Exercise brief: Only one stretch of the data below should be repeated: the lines from the line containing "1111011-1357" through the line containing "အသုံးပြုခြင်း သို့မဟုတ် ဖြန့်ဝေခြင်းတို့ကို", inclusive, exactly as they are.

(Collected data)
##############################

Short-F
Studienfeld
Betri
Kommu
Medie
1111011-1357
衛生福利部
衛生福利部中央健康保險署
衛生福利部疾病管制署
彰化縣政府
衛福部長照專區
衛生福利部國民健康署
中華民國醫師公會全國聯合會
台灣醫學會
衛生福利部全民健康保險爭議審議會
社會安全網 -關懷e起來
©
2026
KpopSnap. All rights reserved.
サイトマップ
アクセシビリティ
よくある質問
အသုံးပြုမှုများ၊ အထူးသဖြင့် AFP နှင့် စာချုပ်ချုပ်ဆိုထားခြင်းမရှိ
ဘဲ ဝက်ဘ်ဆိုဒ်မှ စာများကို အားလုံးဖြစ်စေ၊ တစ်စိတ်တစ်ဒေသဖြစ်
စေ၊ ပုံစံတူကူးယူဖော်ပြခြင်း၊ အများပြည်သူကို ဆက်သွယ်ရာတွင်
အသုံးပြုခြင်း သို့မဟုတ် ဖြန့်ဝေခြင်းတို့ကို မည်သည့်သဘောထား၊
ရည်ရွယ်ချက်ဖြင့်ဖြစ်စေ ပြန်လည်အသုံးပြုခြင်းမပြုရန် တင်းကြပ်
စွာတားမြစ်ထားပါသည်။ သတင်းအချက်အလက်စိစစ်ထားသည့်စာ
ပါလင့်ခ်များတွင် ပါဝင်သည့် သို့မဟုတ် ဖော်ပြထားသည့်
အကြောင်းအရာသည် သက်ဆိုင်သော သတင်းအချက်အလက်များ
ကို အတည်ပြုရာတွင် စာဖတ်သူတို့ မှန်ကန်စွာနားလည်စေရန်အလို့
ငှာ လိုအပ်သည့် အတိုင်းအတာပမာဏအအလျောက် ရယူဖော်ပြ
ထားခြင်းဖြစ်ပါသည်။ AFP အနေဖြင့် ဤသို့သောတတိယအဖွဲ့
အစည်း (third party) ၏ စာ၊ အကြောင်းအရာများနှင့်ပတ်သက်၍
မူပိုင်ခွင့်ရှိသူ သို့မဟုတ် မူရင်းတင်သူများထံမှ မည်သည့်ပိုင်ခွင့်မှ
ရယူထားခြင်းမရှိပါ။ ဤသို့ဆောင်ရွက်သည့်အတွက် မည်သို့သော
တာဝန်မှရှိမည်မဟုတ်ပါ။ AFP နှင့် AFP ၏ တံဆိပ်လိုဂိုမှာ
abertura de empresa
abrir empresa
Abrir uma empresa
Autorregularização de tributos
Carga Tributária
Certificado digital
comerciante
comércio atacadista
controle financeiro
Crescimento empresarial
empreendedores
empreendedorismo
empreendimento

##############################

Answer section:
1111011-1357
衛生福利部
衛生福利部中央健康保險署
衛生福利部疾病管制署
彰化縣政府
衛福部長照專區
衛生福利部國民健康署
中華民國醫師公會全國聯合會
台灣醫學會
衛生福利部全民健康保險爭議審議會
社會安全網 -關懷e起來
©
2026
KpopSnap. All rights reserved.
サイトマップ
アクセシビリティ
よくある質問
အသုံးပြုမှုများ၊ အထူးသဖြင့် AFP နှင့် စာချုပ်ချုပ်ဆိုထားခြင်းမရှိ
ဘဲ ဝက်ဘ်ဆိုဒ်မှ စာများကို အားလုံးဖြစ်စေ၊ တစ်စိတ်တစ်ဒေသဖြစ်
စေ၊ ပုံစံတူကူးယူဖော်ပြခြင်း၊ အများပြည်သူကို ဆက်သွယ်ရာတွင်
အသုံးပြုခြင်း သို့မဟုတ် ဖြန့်ဝေခြင်းတို့ကို မည်သည့်သဘောထား၊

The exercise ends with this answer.